While the Conservancy has a solid list of characteristics to determine what breeds get on the endangered list, we are mainly focused on sheer numbers.  There are 5 classes on the Conservancy list:

  1. Critically endangered – To be critically endangered, a breed must have less than 200 registrations each year.  That means less than 200 breeding ewes in the United States.  Breeds such as Gulf Coast, Santa Cruz, and Hog Island fall into this category.  Having stood in the center of one of the largest remaining Hog Island flocks in the country, and counting only 40 head of these amazing sheep is a gut wrenching experience.
  2. Threatened – Threatened breeds register less than 2000 each year.  Breeds such as Jacob and Leicester Longwool are on the threatened list.
  3. Watch – The Watch list is where you will find populations in flux, with fewer than 2500 registrations each year.  They tend to be Heritage meat breeds, such as Oxford and Tunis, which find themselves with a slightly wider variety of applications, but for the handspinner, these breeds can be particularly challenging.  They have wonderful wool, but because the shepherds do not think of them for textiles, they tend not to be particularly clean, long or even available; most often they are composted or dumped at the regional wool pool.  I am always looking for shepherds who raise these wonderful sheep and are willing to work with me to improve their fleece condition.
  4. Recovering – This is a category of hesitant joy.  It’s a population with more than 2500 registrations but that still needs to be monitored.  It might come as a surprise to you that Shetland and Southdown find themselves here.  Southdown is here for the same reason that those breeds on the Watch category are there, but there are slightly more of them.  Shetland is here because they are primarily used for wool and not for meat – you only get about 20 pounds of very small cuts from a Shetland; they are not terribly large sheep.
  5. Finally, Study – These are breeds where the population is of genetic interest but either lacks definition or lacks genetic or historical documentation.  There are no sheep on the Study list.
Sheep in the Mist
Hog Island sheep

The Spinning Loft is proud to work with shepherds and stock all but five of the sheep on the Livestock Conservancy list.  Two of those are hair sheep – which while technically spinnable, is not very friendly to the hand spinner.  Three are breeds I struggle to find entirely.  Locating both shepherds and fiber which is in spinnable condition for my clients is a huge challenge for these three breeds.

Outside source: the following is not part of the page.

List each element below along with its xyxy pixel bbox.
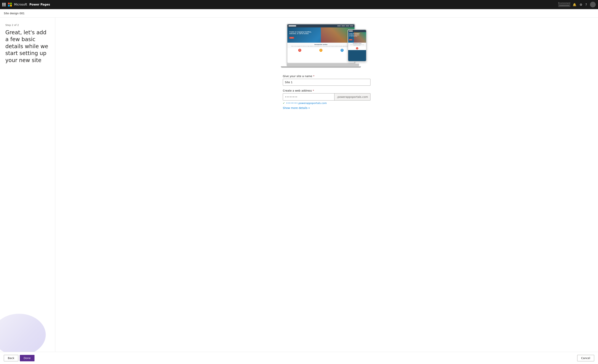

Heritage breeds are endangered breeds, many of them critically, and without additional outlets for the shepherds they will be abandoned in favor of wool and meat that meets standards of industrial production.  In some cases, such as Santa Cruz and Gulf Coast, there are fewer than a few hundred of these sheep globally.

When you seek out these breeds to create your textiles, you take a tangible and concrete step in saving them for future generations and in promoting diversity in our environment.